You're looking for ok and a non-empty DOTBABEL_HANDOFF_REPO. Anything else, the doctor prints a structured remediation block telling you exactly what's wrong and how to fix it.

Walkthrough: local handoff

Say I want to move my current Claude Code session into Codex. No transport repo needed for that case: same machine, same filesystem.

dotbabel handoff pull latest --from claude

This finds my most recent Claude session, extracts the user prompts and the last few assistant turns, and prints a digest to stdout:

<handoff origin="claude" session="a1b2c3d4" cwd="/home/dev/projects/gateway" target="claude">

**Summary.** Session opened with: "/refactor the resolver layer to use dataloaders".
Last assistant output (truncated): "Approved. Applying the changes to resolvers/user.ts".
Full prompt log and assistant tail follow for context.

**User prompts (last 10, in order).**

1. /refactor the resolver layer to use dataloaders
2. Show me the existing resolver shape first
3. Why are we batching by tenant_id and not user_id?
…

**Last assistant turns (tail).**

> The current resolver hits the DB once per request. Batching by tenant…
> Plan: introduce a DataLoader keyed on (tenant_id, user_id) and migrate…
> Approved. Applying the changes to resolvers/user.ts

**Next step.** Continue from the last assistant turn using the same file scope and goals summarized above.

</handoff>

The <handoff> tag is deliberate: it's a machine-readable marker that lets a receiving agent detect the digest and treat it as a task specification with explicit scope.
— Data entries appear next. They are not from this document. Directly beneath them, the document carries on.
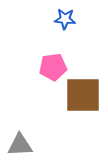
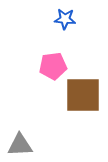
pink pentagon: moved 1 px up
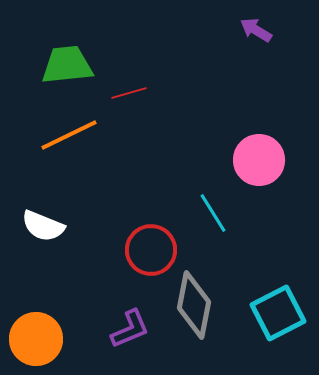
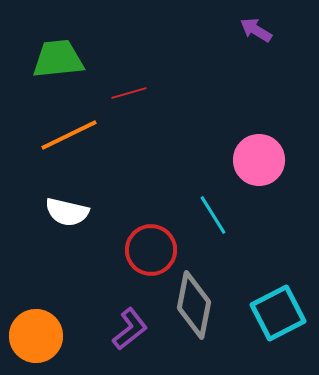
green trapezoid: moved 9 px left, 6 px up
cyan line: moved 2 px down
white semicircle: moved 24 px right, 14 px up; rotated 9 degrees counterclockwise
purple L-shape: rotated 15 degrees counterclockwise
orange circle: moved 3 px up
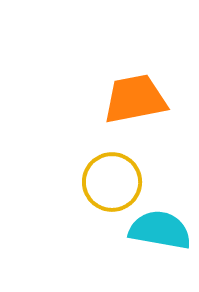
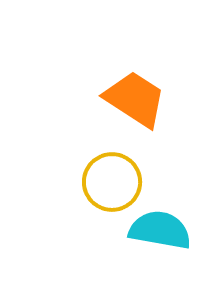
orange trapezoid: rotated 44 degrees clockwise
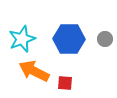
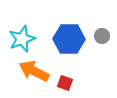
gray circle: moved 3 px left, 3 px up
red square: rotated 14 degrees clockwise
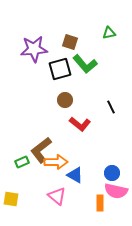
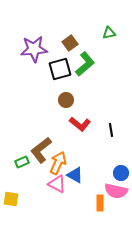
brown square: moved 1 px down; rotated 35 degrees clockwise
green L-shape: rotated 90 degrees counterclockwise
brown circle: moved 1 px right
black line: moved 23 px down; rotated 16 degrees clockwise
orange arrow: moved 2 px right, 1 px down; rotated 65 degrees counterclockwise
blue circle: moved 9 px right
pink triangle: moved 12 px up; rotated 12 degrees counterclockwise
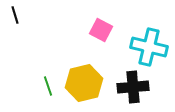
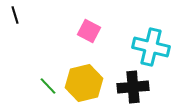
pink square: moved 12 px left, 1 px down
cyan cross: moved 2 px right
green line: rotated 24 degrees counterclockwise
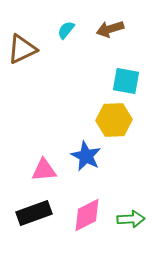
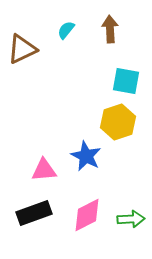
brown arrow: rotated 104 degrees clockwise
yellow hexagon: moved 4 px right, 2 px down; rotated 16 degrees counterclockwise
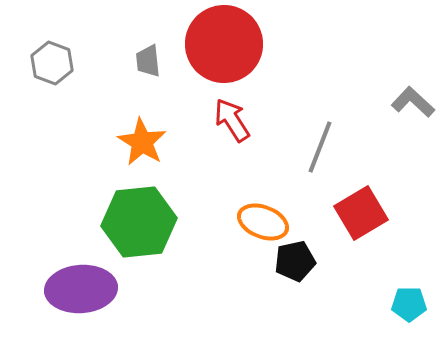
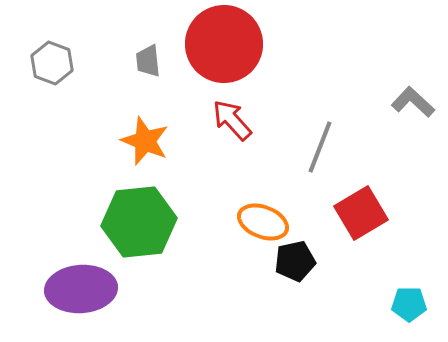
red arrow: rotated 9 degrees counterclockwise
orange star: moved 3 px right, 1 px up; rotated 9 degrees counterclockwise
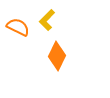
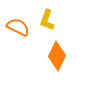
yellow L-shape: rotated 25 degrees counterclockwise
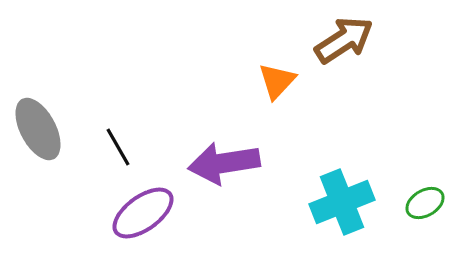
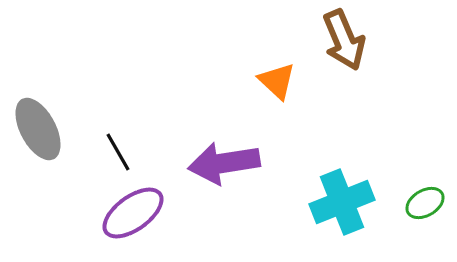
brown arrow: rotated 100 degrees clockwise
orange triangle: rotated 30 degrees counterclockwise
black line: moved 5 px down
purple ellipse: moved 10 px left
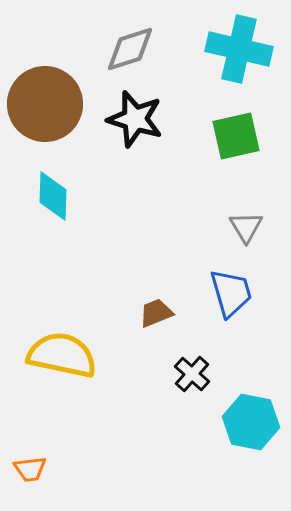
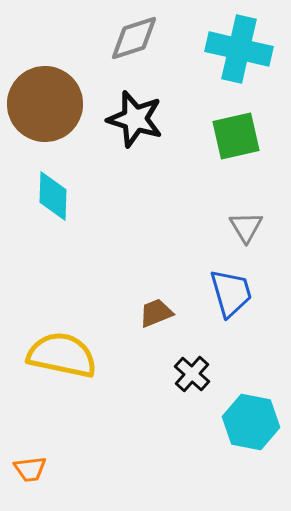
gray diamond: moved 4 px right, 11 px up
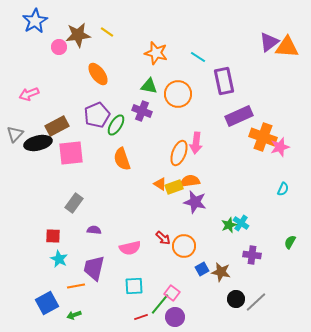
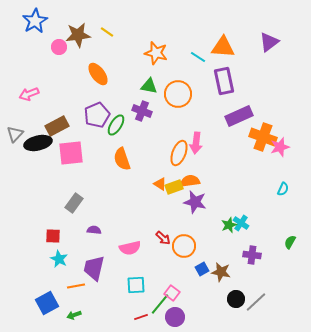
orange triangle at (287, 47): moved 64 px left
cyan square at (134, 286): moved 2 px right, 1 px up
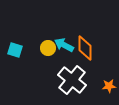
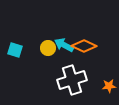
orange diamond: moved 1 px left, 2 px up; rotated 65 degrees counterclockwise
white cross: rotated 32 degrees clockwise
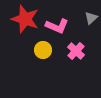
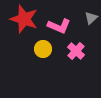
red star: moved 1 px left
pink L-shape: moved 2 px right
yellow circle: moved 1 px up
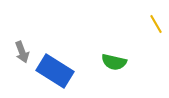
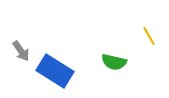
yellow line: moved 7 px left, 12 px down
gray arrow: moved 1 px left, 1 px up; rotated 15 degrees counterclockwise
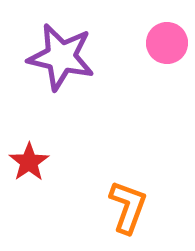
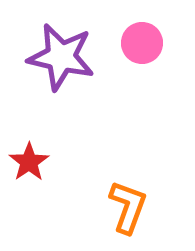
pink circle: moved 25 px left
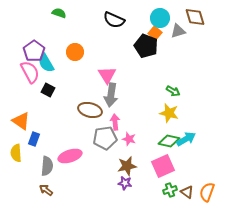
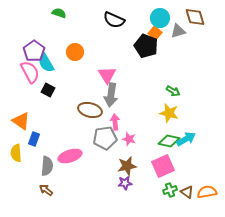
purple star: rotated 16 degrees counterclockwise
orange semicircle: rotated 60 degrees clockwise
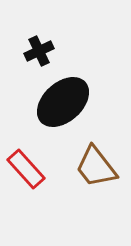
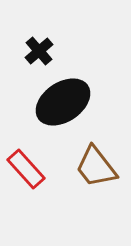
black cross: rotated 16 degrees counterclockwise
black ellipse: rotated 8 degrees clockwise
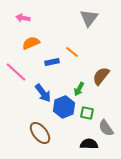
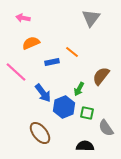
gray triangle: moved 2 px right
black semicircle: moved 4 px left, 2 px down
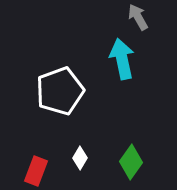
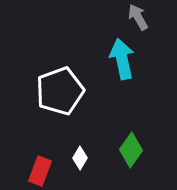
green diamond: moved 12 px up
red rectangle: moved 4 px right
Three variants worth knowing:

# Same digest, but written to a markdown file under docs/handoffs/
dotbabel handoff pull <id> -o auto

# A terser prose summary, useful when you just want to remember what a session was about
dotbabel handoff pull <id> --summary

# Specific output path
dotbabel handoff pull <id> -o /tmp/handoff.md

Resolving an ID

<id> accepts more than UUIDs. The resolver tries, in order: full UUID → short UUID (the first 8 hex chars) → the literal latest → a deliberate-label alias. Aliases are case-insensitive and come from whatever the source CLI calls them:

Claude's customTitle or aiTitle (set with claude --resume "my-feature").
Codex's thread_name (set with codex resume <name>).
Copilot's workspace.yaml:name.
Gemini's checkpoint-<tag>.json (set with /chat save <tag> inside the session).
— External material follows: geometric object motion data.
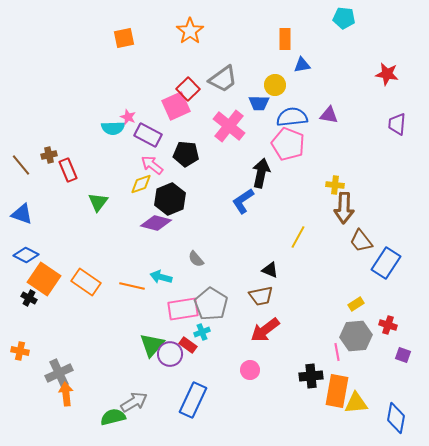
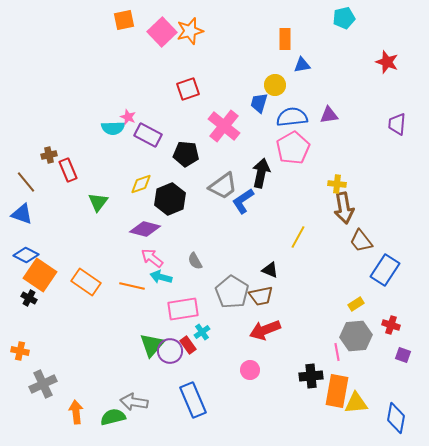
cyan pentagon at (344, 18): rotated 20 degrees counterclockwise
orange star at (190, 31): rotated 20 degrees clockwise
orange square at (124, 38): moved 18 px up
red star at (387, 74): moved 12 px up; rotated 10 degrees clockwise
gray trapezoid at (223, 79): moved 107 px down
red square at (188, 89): rotated 25 degrees clockwise
blue trapezoid at (259, 103): rotated 105 degrees clockwise
pink square at (176, 106): moved 14 px left, 74 px up; rotated 20 degrees counterclockwise
purple triangle at (329, 115): rotated 18 degrees counterclockwise
pink cross at (229, 126): moved 5 px left
pink pentagon at (288, 144): moved 5 px right, 4 px down; rotated 20 degrees clockwise
brown line at (21, 165): moved 5 px right, 17 px down
pink arrow at (152, 165): moved 93 px down
yellow cross at (335, 185): moved 2 px right, 1 px up
brown arrow at (344, 208): rotated 12 degrees counterclockwise
purple diamond at (156, 223): moved 11 px left, 6 px down
gray semicircle at (196, 259): moved 1 px left, 2 px down; rotated 12 degrees clockwise
blue rectangle at (386, 263): moved 1 px left, 7 px down
orange square at (44, 279): moved 4 px left, 4 px up
gray pentagon at (211, 304): moved 21 px right, 12 px up
red cross at (388, 325): moved 3 px right
red arrow at (265, 330): rotated 16 degrees clockwise
cyan cross at (202, 332): rotated 14 degrees counterclockwise
red rectangle at (188, 345): rotated 18 degrees clockwise
purple circle at (170, 354): moved 3 px up
gray cross at (59, 373): moved 16 px left, 11 px down
orange arrow at (66, 394): moved 10 px right, 18 px down
blue rectangle at (193, 400): rotated 48 degrees counterclockwise
gray arrow at (134, 402): rotated 140 degrees counterclockwise
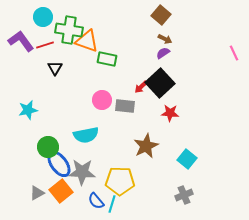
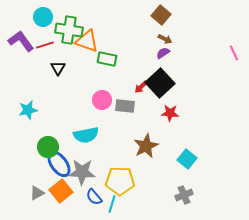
black triangle: moved 3 px right
blue semicircle: moved 2 px left, 4 px up
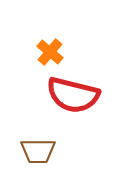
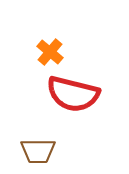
red semicircle: moved 1 px up
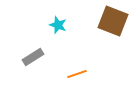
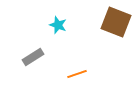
brown square: moved 3 px right, 1 px down
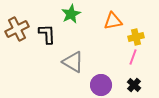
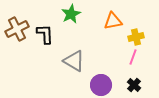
black L-shape: moved 2 px left
gray triangle: moved 1 px right, 1 px up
Aliases are why the workflow stays out of my way. I rename my Claude session gateway-refactor, walk to my desktop the next morning, run dotbabel handoff fetch gateway-refactor, and it works. No UUID copy-paste, no scrolling through directory listings.

Walkthrough: across machines

Now the scenario that motivated the whole skill: moving a session from my laptop to my desktop.
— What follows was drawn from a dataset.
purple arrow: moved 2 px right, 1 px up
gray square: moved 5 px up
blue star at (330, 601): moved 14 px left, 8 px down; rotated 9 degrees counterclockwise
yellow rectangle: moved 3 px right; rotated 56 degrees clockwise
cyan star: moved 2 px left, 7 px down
On the laptop, before I close my coffee shop tab:

dotbabel handoff push --from claude --tag end-of-day

The output is short and useful:

handoff/gateway/claude/2026-05/a1b2c3d4
git@github.com:you/handoff-store.git
handoff:v2:gateway:claude:2026-05:a1b2c3d4:laptop-mbp:end-of-day
[scrubbed 0 secrets]

The first line is the canonical branch name. The shape is intentional:

handoff/<project>/<cli>/<YYYY-MM>/<short-id>

It's namespaced by project (derived from the session's git root), then origin CLI, then year-month, then the 8-hex short id. The structure does double duty as a collision domain. Two sessions in the same project, same CLI, same month, with the same short-id prefix would clash, and the binary's collision probe catches that before any push lands.

On the desktop, an hour later:

dotbabel handoff fetch a1b2c3d4

fetch clones just the one branch, reads handoff.md from its tip, and prints it to stdout. Same digest I produced on the laptop. I paste it into a fresh Claude, Codex, or Gemini session, and the new agent picks up where the old one left off, with the file scope and plan intact.

You can list and search before fetching:

dotbabel handoff list --remote --limit 10
dotbabel handoff search "dataloader"

The list view shows location, CLI, short id, and timestamp. Search runs a substring/regex match against the digest content. Lucene this is not, but it's good enough to find a specific session by a phrase you remember from the prompt log.

The redaction pass

Here's the part I wasn't willing to hand-wave. The digest is plaintext markdown going to a remote git repo. If I accidentally pasted an API key into a session three days ago, that key is in the transcript. If push doesn't strip it, my secrets manager just got bypassed by a developer-experience tool.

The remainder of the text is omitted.